You can start to plan once you are familiar with both your
own business and the market in which you operate. Consult
with key members of staff and anyone else on whose advice
and discretion you can rely, but always remember that the
final decision about the direction of the business will be
yours.
Drafting your plan
There is no set format for a business plan. The important
thing is that you show you have considered all the questions
and issues listed above. That does not mean you have to know
all the answers before you start putting pen to paper. Indeed,
the best plans often start as crude outlines and are filled
out progressively as data becomes available. Even a basic
financial forecast early on may force you to reconsider some
of your fundamental premises.
As a starting-point, you might wish to write up your conclusions
in the order in which you should have considered them:
- Purpose
- Objectives
- Strategy
- Marketing, explaining what makes you unique.
- Operations, including production, manpower, and technology.
Budget
Avoid jargon. Keep it short, clear, and concise. It may
be possible, even desirable, to say everything on one page
and have another for budgets. Here is an example of how to
map it on a single page, using bullet points:
Where you are now:
- Staff and skills
- Turnover, profit
- Positioning relative to competitors
- Profile, etc
Where you want to be by (date):
- Your vision
- Staff and skills needed
- Turnover, profit
- Positioning relative to competitors
- Profile, etc
Your strategies for getting there:
- Staff: who will you hire?
- Turnover: how will you increase turnover, profits?
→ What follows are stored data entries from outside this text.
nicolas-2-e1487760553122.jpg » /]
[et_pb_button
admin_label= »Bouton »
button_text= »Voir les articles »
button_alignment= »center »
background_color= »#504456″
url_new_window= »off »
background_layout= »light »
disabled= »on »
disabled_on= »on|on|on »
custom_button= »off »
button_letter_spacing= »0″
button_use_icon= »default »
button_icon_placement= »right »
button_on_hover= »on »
- Positioning: how will you change your marketing, corporate
image?
- Profile: how will you raise it.
Actions based on strategy
Action
Who By
when
Staff
Recruit six salespeople
You
30/11
Devise sales commission structure
David
13/12
Induct salespeople
Jill 24/12
Etc.
Turnover
Etc.
Even if you decide a more detailed plan is necessary, it
may be a useful exercise to summarise your plan this way.
Then everyone can see at a glance what is involved.
It is easy to get carried away creating a huge master plan
replete with detailed figures. This may be a waste of time,
however, because few people, if anyone, will read it and the
plan may soon be out of date. Anyway, most of these impressive
business plans are never implemented – they are often
impractical because they are too complex.
Another danger to avoid is that of “paralysis by analysis”.
For example, market research generally only needs to be at
a broad level and not to decimal places. Fashion, fluke and
competitors will soon change things.
Action
Finally, a good plan is an action plan. On the basis of the
plan, but not necessarily in it, one should be able to say
who is going to do what and when. Specific targets should
be set, tasks assigned, and deadlines agreed.
A good plan will influence every aspect of your business’s
operations. You probably know better than anyone what you
want your business to do. All you have to do is write it down
as clearly and concisely as you can. And after all that trouble
preparing, do refer to it and use it regularly. Don’t
file it away, ready to be dusted off and laughed at next year…
Summary
- Be clear in your own mind what you want before attempting
to convince others.
- Set aside time to think.
- Know your business and your market.
- Ask yourself what you want from business.
- Ask where your business is now.
- Where do you want it to be?
- What is the shortest route from one to the other?
- What makes you different?
- Keep your plan short.
- Be clear and concise. Avoid jargon.
- Be realistic.
- Act on your plan.
- Maintain your objectives but be flexible.